> _Exercise aim_:
Note the line containing "ледовой арены и центра единоборств"; from it through the last line below, give only those lines again, exactly, both ends included, skipping pictures.

> _Dataset extract_:
......

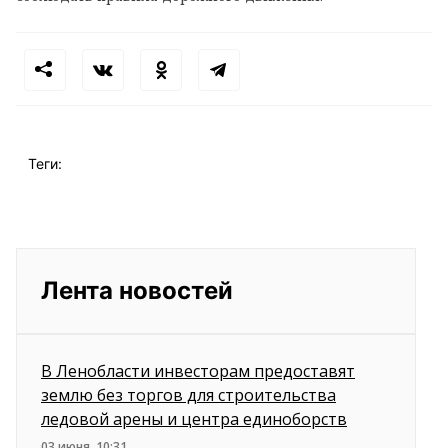
Теги:
Лента новостей
В Ленобласти инвесторам предоставят
землю без торгов для строительства
ледовой арены и центра единоборств
03 июня, 10:31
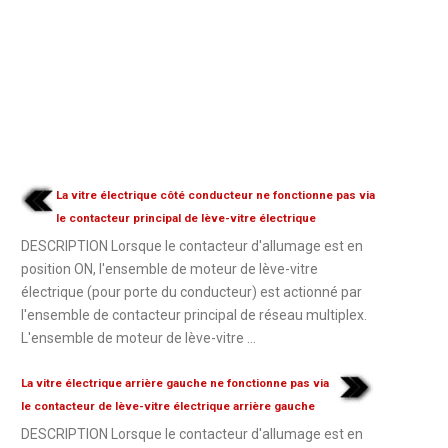
La vitre électrique côté conducteur ne fonctionne pas via
le contacteur principal de lève-vitre électrique
DESCRIPTION Lorsque le contacteur d'allumage est en
position ON, l'ensemble de moteur de lève-vitre
électrique (pour porte du conducteur) est actionné par
l'ensemble de contacteur principal de réseau multiplex.
L'ensemble de moteur de lève-vitre ...
La vitre électrique arrière gauche ne fonctionne pas via
le contacteur de lève-vitre électrique arrière gauche
DESCRIPTION Lorsque le contacteur d'allumage est en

......

> _Written response_:
ледовой арены и центра единоборств
03 июня, 10:31
La vitre électrique côté conducteur ne fonctionne pas via
le contacteur principal de lève-vitre électrique
DESCRIPTION Lorsque le contacteur d'allumage est en
position ON, l'ensemble de moteur de lève-vitre
électrique (pour porte du conducteur) est actionné par
l'ensemble de contacteur principal de réseau multiplex.
L'ensemble de moteur de lève-vitre ...
La vitre électrique arrière gauche ne fonctionne pas via
le contacteur de lève-vitre électrique arrière gauche
DESCRIPTION Lorsque le contacteur d'allumage est en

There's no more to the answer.